So it looks as if indeed the tonal dynamics of the RAW exeeds the DV dynamics and as hell it is a good news, making your work Juan not only a hobbyst play but a serious serious thing to turn a prosumer camera into a real high end thing.

I notice there is a lot more additional tonal range in the overexposed area than in underexposed area. Actually, the shadow information in RAW and in DV is simillar. I think this is easy to explain and is not a problem in further shooting using your equipment. The engeneers working on the camera had to make a decision of what part of this wide 12-bit tonal range put into the 8-bit DV output. What would be the choose?
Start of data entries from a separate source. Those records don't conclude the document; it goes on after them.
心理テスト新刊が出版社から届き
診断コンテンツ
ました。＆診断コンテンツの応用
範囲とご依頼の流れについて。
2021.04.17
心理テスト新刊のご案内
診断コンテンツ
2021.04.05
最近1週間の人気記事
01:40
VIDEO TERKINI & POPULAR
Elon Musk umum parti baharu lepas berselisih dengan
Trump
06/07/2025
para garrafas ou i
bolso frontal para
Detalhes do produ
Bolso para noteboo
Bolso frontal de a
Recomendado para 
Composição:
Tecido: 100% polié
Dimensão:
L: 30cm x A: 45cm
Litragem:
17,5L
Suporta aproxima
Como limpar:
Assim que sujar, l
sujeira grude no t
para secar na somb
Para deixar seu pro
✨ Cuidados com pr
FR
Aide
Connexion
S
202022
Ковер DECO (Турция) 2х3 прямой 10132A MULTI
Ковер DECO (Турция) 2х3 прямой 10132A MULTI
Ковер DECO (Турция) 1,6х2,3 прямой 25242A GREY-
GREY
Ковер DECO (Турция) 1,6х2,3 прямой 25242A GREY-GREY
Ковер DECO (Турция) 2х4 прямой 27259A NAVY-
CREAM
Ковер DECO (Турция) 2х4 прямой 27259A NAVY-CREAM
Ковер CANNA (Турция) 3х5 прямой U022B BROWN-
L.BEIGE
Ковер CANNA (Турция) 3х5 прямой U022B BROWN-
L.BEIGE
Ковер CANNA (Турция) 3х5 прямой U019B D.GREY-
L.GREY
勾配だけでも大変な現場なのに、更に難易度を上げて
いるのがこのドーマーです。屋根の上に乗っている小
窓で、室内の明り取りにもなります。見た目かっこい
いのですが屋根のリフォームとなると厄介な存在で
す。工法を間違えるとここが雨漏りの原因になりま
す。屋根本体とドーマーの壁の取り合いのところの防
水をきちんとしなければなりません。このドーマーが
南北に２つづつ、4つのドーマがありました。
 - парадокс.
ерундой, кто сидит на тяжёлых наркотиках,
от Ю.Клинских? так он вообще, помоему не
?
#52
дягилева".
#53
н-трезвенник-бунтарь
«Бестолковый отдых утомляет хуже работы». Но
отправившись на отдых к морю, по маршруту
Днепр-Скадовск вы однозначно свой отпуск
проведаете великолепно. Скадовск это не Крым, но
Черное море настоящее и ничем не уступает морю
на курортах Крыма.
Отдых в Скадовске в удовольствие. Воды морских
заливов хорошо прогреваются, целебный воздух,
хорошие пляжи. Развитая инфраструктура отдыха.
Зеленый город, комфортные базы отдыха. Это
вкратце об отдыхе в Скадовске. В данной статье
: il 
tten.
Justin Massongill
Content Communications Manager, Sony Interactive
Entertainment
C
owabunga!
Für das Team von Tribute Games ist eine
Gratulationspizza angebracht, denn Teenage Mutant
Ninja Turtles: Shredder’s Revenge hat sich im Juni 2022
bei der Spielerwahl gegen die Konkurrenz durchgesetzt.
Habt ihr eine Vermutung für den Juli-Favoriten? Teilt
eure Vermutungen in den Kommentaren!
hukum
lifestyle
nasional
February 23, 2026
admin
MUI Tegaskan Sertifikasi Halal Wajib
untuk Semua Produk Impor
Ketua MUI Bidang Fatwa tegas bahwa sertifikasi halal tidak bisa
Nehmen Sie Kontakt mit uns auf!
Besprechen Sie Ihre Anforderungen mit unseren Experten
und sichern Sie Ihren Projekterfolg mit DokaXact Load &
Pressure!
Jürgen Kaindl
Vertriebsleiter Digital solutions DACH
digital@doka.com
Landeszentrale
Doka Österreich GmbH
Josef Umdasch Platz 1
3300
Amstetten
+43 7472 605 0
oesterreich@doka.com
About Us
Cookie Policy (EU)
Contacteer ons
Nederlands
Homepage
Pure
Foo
Of course the lower part as it makes the whole camera most sensitive.

I guess while shooting in 12-bit it would be best to overexpose the image by 1 or 2 f-stops to gain some more shadow details while still keeping some additional details in light areas over the DV. After all everything could be corrected in post production.

AND THAT IS GREAT.

Juan - tip: When you light the scene, the viewfinder of the camera as well as zebra and all the camera measure tools would be misleading. Actually to properly expose the 12-bit image you should overexpose (in terms of DV) your scene - otherwise we will not see any advantages of the 12 bit image over DV in terms of dynamic range. Just set the lighting with the HISTOGRAM!!! It is clearly seen on the histogram that the RAW image that you sent is still underexposed!!! MORE LIGHT!!!!

Of course, this will damage the DV footage but to hell with it.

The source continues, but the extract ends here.